Una sorta di sondaggio per capire quanti ragazzi chiederebbero un prestito per iscriversi all’università e con quali aspettative.

Tra le domande infatti si legge “quanto hai speso finora? Quanto costa il corso che intendi seguire? Quanto ti ha condizionato nella scelta l’aspetto economico?”. E ancora “Sei attualmente beneficiario di una borsa di studio? Hai mai contratto un prestito per finanziare i tuoi studi? Perché non hai mai chiesto un prestito? Quanto saresti disposto a chiedere?”. 

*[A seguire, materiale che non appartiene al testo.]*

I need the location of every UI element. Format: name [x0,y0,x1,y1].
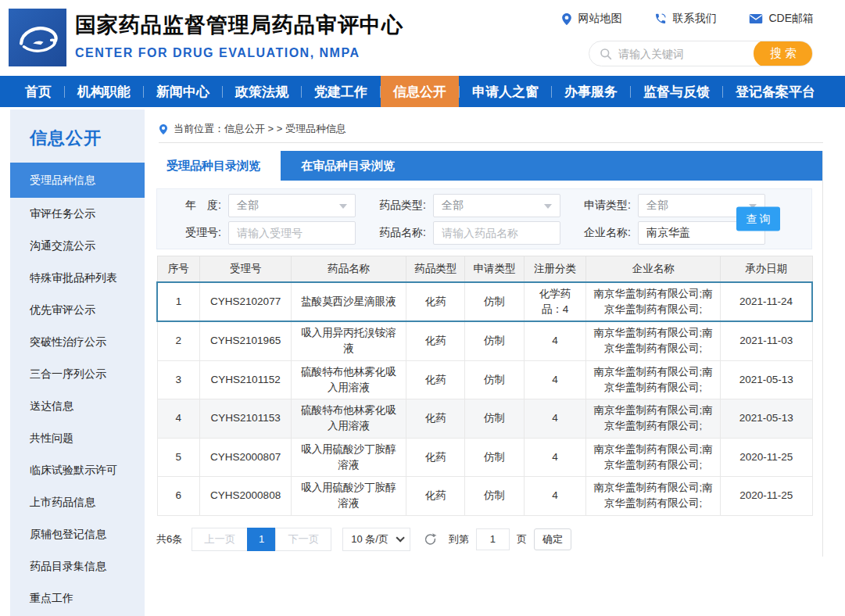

L’iniziativa però non è andata a genio alle associazioni studentesche: l’Unione degli universitari ha avviato infatti una petizione online e un boicottaggio degli studenti per fermare il progetto e chiede l’immediato ritiro del sondaggio da parte del ministero dell’istruzione che, di fatto, lo ha avviato come previsto dal regolamento europeo che disciplina l’erogazione di risorse comunitarie. 

LE POLEMICHE
«La risposta al sottofinanziamento pubblico - denuncia l’Udu - non può essere ipotecare il futuro dei giovani. Negli Stati Uniti e in Gran Bretagna, dove i prestiti d’onore hanno addirittura sostituito le borse di studio, il debito studentesco ha prodotto povertà, aumentato le disuguaglianze e creato una bolla finanziaria tutt’altro che ignorabile». 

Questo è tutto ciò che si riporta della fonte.